Minutes before the shooting spree, Mr Kovar called a Czech television station and told a reporter he’d been let down by the authorities but was finally going to take things into his own hands. He urged the station to send a television crew to Uhersky Brod to film the aftermath.

A day later, the aftermath hangs heavy over an afternoon meeting of the town council. In a local cultural hall, a late-socialist extravaganza of veneer and glass globe lights, all stand for a minute’s silence. First item on the agenda: councillors unanimously back 17,000Kr (€630) financial assistance to victim’s families. Then the mayor and police chief begin squabbling. Outside a small crowd discuss the elusive motive for the shooting. One man wonders aloud why a reportedly mentally ill man was in possession of two guns.

Firearms manufacturer

One was a six-shooter Alfa 38mm, made in nearby Brno, the second a CZ 9mm pistol manufactured by Uhersky Brod’s biggest employer: Ceská zbrojovka (CZUB).

CZUB is one of the world's leading firearms companies and has 1,600 employees in its factory here. Ladislaw Krystzof is one of them, currently on leave to sit on the town council. "I don't see a link between the shooting and CZUB," he said after stepping out of the council meeting.

“It’s the town’s biggest employer and we’ve always been very proud of it.”

Though shootings such as this are rare in the Czech Republic, it still has some of the most liberal gun laws in the EU. With one firearm for every 14 Czech citizens, some are calling for tighter ownership rules, in particular closer checks on the doctor's certificate required for a gun licence.
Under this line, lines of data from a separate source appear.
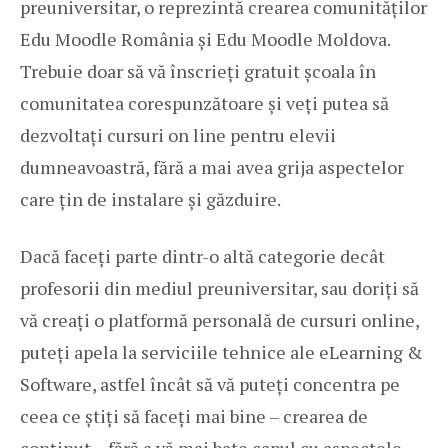
preuniversitar, o reprezintă crearea comunităților
Edu Moodle România și Edu Moodle Moldova.
Trebuie doar să vă înscrieți gratuit școala în
comunitatea corespunzătoare și veți putea să
dezvoltați cursuri on line pentru elevii
dumneavoastră, fără a mai avea grija aspectelor
care țin de instalare și găzduire.
Dacă faceți parte dintr-o altă categorie decât
profesorii din mediul preuniversitar, sau doriți să
vă creați o platformă personală de cursuri online,
puteți apela la serviciile tehnice ale eLearning &
Software, astfel încât să vă puteți concentra pe
ceea ce știți să faceți mai bine – crearea de
conținut – fără a vă mai bate capul cu aspectele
"There is a question of whether we want so many holders of gun licences in Czech society," said interior minister Milan Chovanec in a television interview on Wednesday. Back in Uhersky Brod, as black-clad town councillors grapple with the unimaginable tragedy in their midst, Petr Gabriel looks on from the back row of the hall with the haunted gaze of a survivor.

“Talking to people about what happened is good, better than being alone with my thoughts,” he said. “And what I went through is nothing compared to what awaits the families of the dead.”